17 % des surfaces arables françaises, soit 3,5 Mha, étaient consacrées aux  légumineuses en 1960, contre à peine 3 %, soit environ 500 000 ha en 2012. Le retour en force des légumineuses dans les assolements français serait pourtant une bonne solution pour le climat, explique l’Apca. En augmentant les légumineuses à 1,3 Mha en cultures et 2,8 Mha en prairies, l’Inra estime la réduction possible des émissions de gaz à effet de serre à 1,4 Mt éqCO2 à l’horizon 2030. Ce gain potentiel de Ges ne tiendrait pas compte par ailleurs de la marge de progrès encore possible en matière d’itinéraires techniques sur ces légumineuses.
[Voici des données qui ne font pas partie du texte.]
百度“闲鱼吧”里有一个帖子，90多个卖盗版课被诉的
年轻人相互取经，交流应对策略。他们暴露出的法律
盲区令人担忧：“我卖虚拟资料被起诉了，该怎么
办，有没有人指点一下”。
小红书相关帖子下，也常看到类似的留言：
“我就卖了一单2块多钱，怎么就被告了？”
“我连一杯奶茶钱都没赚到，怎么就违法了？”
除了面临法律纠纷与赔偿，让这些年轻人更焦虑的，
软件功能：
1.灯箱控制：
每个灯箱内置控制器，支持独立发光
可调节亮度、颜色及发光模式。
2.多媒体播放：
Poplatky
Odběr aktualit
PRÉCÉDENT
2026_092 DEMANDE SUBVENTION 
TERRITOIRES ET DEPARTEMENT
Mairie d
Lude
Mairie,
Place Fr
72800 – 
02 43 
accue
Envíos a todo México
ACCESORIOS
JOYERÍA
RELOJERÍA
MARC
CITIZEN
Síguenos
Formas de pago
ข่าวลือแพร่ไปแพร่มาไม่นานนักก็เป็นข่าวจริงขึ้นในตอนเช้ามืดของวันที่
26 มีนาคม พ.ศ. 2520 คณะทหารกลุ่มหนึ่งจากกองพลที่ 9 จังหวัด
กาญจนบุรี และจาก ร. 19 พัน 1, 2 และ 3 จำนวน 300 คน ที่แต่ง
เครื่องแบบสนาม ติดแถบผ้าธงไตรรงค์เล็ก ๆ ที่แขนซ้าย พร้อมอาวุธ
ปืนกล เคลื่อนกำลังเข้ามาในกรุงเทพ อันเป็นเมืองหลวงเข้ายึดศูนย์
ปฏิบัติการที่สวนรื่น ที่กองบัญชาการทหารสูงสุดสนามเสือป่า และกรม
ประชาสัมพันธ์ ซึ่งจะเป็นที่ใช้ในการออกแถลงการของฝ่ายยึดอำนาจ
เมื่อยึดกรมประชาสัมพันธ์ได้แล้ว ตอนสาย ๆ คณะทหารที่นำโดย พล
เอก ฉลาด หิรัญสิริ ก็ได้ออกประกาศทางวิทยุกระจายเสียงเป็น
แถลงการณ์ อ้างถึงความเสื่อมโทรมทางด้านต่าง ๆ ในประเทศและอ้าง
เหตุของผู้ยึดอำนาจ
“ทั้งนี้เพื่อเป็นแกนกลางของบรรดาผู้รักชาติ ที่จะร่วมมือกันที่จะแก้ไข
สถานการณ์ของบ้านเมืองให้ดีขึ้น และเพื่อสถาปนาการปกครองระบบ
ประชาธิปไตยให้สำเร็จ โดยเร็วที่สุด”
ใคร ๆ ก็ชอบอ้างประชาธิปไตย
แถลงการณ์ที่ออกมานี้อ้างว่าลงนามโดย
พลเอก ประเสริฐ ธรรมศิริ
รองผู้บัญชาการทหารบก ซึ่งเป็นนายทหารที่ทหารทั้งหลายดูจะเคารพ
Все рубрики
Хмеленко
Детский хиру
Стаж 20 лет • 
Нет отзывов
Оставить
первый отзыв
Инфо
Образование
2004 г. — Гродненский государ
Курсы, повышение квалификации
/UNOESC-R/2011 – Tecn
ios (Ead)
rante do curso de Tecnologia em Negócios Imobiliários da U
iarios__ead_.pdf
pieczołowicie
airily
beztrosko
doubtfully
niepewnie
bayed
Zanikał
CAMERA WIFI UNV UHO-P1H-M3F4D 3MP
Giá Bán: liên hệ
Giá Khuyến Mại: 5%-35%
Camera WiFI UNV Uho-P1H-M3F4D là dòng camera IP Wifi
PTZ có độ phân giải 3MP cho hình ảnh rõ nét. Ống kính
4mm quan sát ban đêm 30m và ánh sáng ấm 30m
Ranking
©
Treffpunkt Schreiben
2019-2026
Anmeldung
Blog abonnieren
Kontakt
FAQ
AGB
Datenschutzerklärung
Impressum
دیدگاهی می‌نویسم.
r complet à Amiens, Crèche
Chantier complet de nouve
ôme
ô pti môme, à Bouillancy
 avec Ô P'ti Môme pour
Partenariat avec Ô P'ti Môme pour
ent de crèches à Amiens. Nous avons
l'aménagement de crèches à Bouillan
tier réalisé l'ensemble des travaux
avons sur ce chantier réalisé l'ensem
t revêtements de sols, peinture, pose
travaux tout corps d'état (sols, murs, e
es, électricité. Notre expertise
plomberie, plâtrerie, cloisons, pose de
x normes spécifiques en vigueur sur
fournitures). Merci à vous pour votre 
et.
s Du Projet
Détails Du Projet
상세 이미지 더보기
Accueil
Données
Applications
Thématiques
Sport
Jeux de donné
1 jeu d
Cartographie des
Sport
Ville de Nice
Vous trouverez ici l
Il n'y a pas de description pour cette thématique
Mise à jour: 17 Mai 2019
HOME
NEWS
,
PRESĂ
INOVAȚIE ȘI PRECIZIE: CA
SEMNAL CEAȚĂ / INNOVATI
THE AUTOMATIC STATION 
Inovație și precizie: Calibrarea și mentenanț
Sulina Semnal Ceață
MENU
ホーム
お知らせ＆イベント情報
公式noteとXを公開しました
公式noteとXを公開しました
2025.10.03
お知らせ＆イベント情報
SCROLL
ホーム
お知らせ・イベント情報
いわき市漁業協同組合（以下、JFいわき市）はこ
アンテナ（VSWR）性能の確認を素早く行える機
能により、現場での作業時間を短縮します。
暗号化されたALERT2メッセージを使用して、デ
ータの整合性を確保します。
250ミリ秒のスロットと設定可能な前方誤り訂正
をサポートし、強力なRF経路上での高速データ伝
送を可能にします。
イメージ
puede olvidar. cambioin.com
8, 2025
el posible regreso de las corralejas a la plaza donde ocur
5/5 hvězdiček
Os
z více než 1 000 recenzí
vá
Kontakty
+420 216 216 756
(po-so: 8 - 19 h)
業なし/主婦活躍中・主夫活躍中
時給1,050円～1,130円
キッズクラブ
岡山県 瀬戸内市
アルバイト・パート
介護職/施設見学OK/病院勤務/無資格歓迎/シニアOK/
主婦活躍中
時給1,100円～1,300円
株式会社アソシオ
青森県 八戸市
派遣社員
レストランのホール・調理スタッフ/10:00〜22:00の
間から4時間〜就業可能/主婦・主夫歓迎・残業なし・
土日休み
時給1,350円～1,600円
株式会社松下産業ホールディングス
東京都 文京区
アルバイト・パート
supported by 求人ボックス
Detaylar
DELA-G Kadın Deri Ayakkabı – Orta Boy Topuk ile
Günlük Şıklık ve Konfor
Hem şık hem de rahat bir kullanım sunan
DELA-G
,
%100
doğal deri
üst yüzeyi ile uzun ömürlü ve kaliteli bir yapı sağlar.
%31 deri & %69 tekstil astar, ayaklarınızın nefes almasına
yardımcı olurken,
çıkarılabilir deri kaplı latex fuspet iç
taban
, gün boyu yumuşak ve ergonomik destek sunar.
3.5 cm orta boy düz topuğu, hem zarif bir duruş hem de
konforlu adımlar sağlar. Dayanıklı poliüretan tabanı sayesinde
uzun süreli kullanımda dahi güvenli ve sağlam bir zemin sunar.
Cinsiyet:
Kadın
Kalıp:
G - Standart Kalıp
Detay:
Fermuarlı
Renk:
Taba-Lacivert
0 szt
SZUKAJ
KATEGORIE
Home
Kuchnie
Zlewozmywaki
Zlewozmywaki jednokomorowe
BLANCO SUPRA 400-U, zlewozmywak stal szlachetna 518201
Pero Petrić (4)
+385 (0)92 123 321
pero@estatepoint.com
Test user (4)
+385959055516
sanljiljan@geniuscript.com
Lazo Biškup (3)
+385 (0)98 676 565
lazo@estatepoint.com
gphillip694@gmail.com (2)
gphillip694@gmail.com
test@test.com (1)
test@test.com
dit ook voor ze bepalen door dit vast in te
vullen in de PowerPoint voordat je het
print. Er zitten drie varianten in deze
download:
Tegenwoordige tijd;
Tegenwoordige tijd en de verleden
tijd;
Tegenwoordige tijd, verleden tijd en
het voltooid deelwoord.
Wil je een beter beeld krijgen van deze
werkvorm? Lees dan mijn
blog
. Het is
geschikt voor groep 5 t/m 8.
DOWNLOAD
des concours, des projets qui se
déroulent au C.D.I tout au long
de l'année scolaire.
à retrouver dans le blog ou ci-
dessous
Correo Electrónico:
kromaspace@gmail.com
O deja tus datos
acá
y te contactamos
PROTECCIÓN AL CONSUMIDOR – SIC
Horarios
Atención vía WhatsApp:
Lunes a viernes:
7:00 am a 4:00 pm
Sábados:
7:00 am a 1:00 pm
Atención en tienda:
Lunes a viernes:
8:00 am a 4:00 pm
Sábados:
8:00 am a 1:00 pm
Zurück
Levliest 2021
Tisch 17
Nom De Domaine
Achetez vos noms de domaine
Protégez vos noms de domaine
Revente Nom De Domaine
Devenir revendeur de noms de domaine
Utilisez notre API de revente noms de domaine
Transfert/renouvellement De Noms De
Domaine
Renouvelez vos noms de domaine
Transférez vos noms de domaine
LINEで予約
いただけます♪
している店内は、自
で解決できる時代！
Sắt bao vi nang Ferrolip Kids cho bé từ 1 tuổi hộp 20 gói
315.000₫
« Un intérêt économique aussi »

« Passer de 3 % à 7 % de légumineuses dans les terres arables permettrait par ailleurs de diminuer de 10 % la consommation totale annuelle d’engrais azoté en France », explique l’Apca.

En grandes cultures, le bénéfice économique reste à évaluer au cas par cas, en fonction de la marge brute par culture remplacée, les coûts d’utilisation des matériels, de l’utilisation d’engrais et de produits phytosanitaires, etc. « Selon l’hypothèse retenue et l’exploitation, les résultats économiques peuvent aller d’un coût de 20 €/ha à un gain de 70€/ha. Une substitution de l’orge sera plus rentable qu’une substitution d’un colza ou d’un blé.

En prairies, l’Apca estime à 30 €/ha le gain réalisé, lié à l’économie d’engrais.